*** Supplied material ***

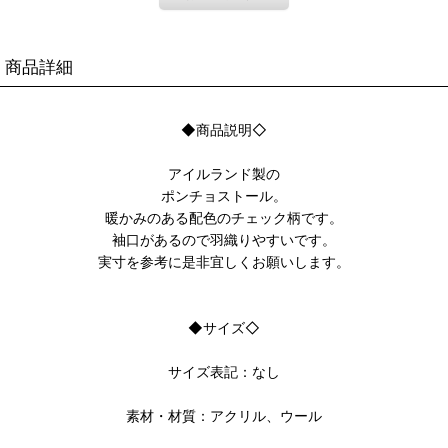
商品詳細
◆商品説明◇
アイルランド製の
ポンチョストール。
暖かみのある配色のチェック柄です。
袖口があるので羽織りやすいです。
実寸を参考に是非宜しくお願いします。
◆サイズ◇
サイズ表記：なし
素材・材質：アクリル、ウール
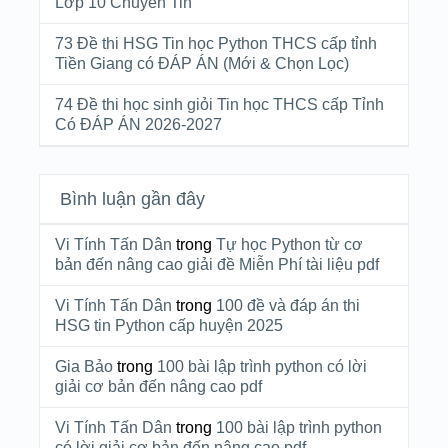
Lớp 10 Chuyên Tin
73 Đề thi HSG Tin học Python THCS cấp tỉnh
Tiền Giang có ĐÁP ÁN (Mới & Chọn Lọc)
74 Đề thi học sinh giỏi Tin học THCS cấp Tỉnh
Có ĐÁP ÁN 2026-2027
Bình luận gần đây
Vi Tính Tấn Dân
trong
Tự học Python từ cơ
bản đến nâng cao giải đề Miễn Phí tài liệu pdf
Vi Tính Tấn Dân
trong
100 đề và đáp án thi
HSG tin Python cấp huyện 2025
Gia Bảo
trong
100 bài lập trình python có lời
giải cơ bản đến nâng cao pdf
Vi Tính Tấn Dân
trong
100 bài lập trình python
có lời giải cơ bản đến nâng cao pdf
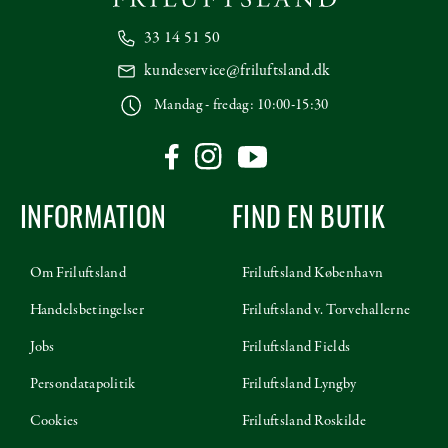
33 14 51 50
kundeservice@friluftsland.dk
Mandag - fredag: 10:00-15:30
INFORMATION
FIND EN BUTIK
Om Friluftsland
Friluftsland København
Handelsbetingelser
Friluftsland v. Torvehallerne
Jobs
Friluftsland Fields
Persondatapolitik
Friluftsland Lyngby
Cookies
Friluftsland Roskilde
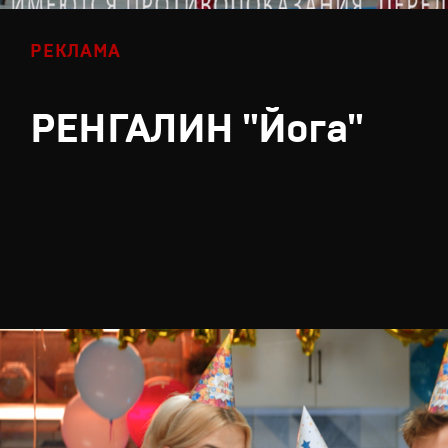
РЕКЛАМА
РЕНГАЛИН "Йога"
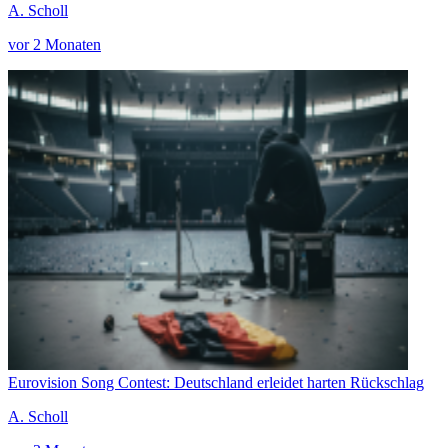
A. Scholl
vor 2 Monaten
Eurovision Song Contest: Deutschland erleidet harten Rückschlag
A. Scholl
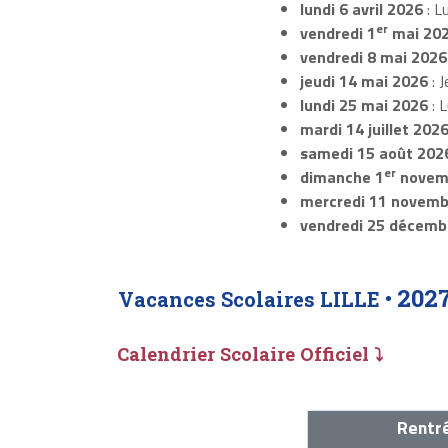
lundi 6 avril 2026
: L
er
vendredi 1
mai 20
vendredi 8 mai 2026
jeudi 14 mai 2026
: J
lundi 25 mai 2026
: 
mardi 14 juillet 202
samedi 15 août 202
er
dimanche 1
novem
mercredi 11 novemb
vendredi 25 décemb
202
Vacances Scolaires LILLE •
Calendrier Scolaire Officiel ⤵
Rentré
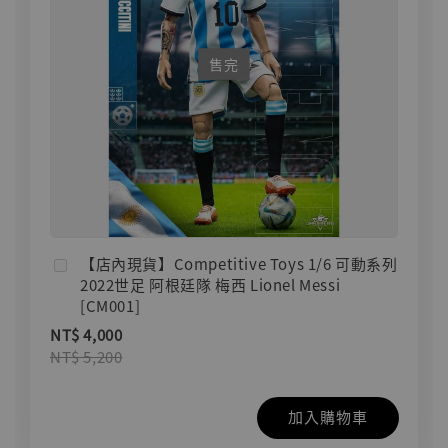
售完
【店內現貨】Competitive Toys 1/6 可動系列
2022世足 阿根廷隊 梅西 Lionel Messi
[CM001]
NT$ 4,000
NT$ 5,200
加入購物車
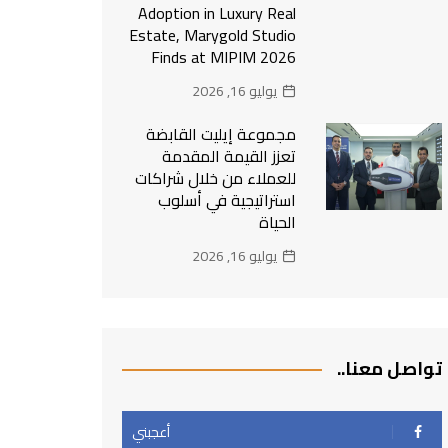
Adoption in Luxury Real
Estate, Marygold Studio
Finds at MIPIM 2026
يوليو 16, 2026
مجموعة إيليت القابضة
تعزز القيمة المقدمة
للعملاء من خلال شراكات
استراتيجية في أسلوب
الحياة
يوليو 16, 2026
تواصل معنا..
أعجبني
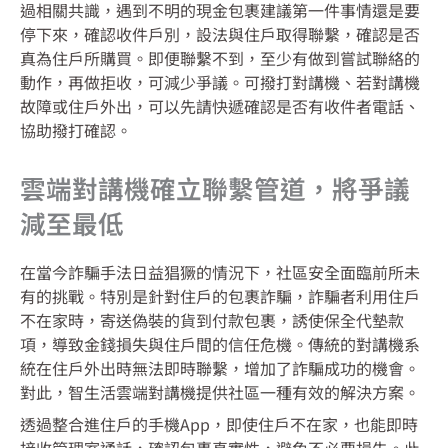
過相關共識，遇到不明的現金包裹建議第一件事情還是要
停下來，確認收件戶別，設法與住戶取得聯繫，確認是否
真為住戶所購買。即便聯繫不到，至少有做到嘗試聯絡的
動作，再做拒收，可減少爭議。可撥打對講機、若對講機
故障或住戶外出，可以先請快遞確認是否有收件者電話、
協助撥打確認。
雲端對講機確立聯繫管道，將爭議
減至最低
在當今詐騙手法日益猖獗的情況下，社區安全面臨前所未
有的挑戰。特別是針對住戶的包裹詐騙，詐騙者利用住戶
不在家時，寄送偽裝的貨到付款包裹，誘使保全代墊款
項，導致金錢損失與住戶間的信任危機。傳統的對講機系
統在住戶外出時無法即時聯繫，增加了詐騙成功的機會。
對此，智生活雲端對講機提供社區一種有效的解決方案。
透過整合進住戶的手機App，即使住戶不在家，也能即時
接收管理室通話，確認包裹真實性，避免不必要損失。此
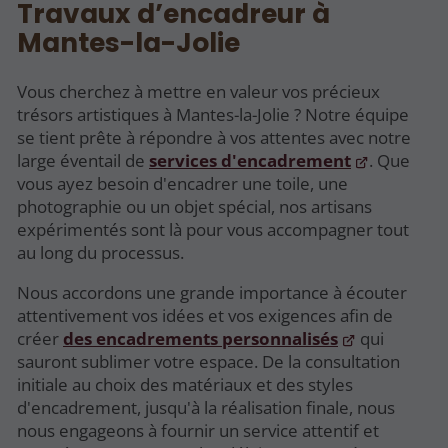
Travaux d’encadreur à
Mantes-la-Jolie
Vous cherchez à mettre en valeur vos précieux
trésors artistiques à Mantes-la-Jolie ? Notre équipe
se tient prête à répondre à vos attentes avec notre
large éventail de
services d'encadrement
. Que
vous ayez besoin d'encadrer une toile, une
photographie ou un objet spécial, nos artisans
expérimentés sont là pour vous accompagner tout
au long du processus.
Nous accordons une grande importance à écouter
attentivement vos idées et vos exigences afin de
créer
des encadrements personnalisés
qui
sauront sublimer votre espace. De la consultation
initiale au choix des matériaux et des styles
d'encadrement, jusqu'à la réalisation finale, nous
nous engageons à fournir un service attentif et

*** End of Supplied material ***
*** Supplied material ***

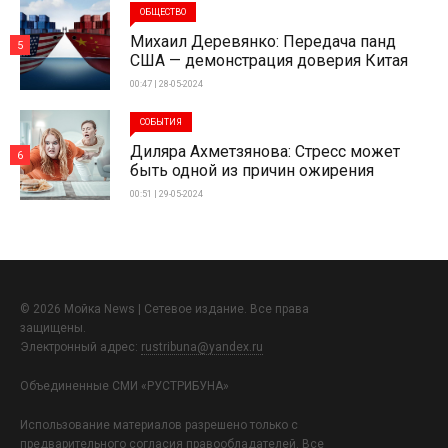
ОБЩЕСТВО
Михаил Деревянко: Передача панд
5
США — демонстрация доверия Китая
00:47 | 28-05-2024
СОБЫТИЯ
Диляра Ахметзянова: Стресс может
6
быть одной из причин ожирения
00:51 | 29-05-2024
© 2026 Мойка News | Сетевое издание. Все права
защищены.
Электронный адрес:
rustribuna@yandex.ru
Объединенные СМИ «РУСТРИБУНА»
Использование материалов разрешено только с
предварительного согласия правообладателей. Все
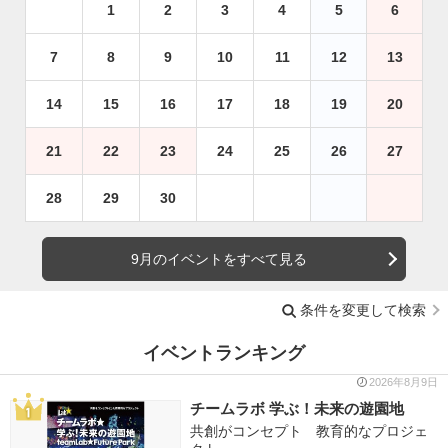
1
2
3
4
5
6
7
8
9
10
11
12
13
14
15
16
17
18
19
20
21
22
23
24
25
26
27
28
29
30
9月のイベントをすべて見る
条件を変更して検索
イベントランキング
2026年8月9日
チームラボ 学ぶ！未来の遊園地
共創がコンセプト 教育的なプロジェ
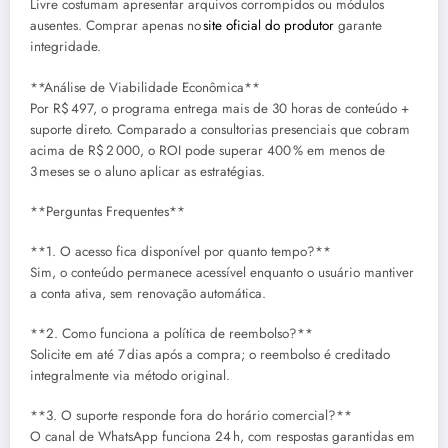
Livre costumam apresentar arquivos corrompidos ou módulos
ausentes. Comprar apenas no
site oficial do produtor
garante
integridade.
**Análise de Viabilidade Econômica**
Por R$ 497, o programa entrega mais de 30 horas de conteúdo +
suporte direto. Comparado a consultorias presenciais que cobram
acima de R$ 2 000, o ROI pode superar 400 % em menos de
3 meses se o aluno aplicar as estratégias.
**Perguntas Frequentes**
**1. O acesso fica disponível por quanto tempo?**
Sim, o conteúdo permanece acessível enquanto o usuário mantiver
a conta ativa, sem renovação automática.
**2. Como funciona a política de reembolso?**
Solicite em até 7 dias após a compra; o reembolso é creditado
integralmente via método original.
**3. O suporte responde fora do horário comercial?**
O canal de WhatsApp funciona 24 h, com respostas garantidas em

*** End of Supplied material ***

- What this task involves:
A single number is the whole answer here: the number of lines in the data containing "reembolso".

- Output below:
2